═══ SUPPLIED INFORMATION

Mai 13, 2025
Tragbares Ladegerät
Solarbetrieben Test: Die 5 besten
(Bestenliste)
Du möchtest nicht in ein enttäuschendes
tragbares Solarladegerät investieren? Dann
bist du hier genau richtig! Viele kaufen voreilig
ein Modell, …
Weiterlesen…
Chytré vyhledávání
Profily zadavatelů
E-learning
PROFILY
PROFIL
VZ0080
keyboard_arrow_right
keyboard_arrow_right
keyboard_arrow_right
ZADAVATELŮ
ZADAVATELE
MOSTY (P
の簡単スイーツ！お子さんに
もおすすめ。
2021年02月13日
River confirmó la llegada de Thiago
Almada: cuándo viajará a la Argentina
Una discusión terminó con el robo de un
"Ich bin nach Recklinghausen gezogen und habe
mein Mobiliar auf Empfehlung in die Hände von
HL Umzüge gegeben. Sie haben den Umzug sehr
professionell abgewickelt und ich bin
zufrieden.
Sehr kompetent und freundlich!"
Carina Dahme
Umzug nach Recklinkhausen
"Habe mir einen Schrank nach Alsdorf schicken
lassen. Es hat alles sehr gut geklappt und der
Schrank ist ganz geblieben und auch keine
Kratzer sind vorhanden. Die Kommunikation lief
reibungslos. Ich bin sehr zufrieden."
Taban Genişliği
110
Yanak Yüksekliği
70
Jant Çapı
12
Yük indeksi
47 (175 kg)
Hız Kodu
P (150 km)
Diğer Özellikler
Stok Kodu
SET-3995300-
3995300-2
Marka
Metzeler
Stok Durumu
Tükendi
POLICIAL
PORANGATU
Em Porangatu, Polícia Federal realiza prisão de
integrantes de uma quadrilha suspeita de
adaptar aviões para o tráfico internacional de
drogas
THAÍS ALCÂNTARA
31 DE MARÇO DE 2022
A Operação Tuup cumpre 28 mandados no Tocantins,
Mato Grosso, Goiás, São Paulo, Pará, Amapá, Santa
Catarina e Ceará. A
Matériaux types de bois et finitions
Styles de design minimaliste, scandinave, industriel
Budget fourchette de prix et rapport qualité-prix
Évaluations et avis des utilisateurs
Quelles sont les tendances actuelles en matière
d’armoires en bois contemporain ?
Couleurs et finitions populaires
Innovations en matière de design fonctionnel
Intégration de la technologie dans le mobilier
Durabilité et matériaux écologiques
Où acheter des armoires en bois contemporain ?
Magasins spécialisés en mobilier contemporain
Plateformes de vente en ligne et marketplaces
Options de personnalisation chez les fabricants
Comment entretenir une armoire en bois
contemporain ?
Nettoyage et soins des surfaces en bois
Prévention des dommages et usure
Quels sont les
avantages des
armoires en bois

══════

■ EXERCISE DESCRIPTION
In the material, count each line that holds the string "Umzug", and report only how many there are.

■ ANSWER BOX
2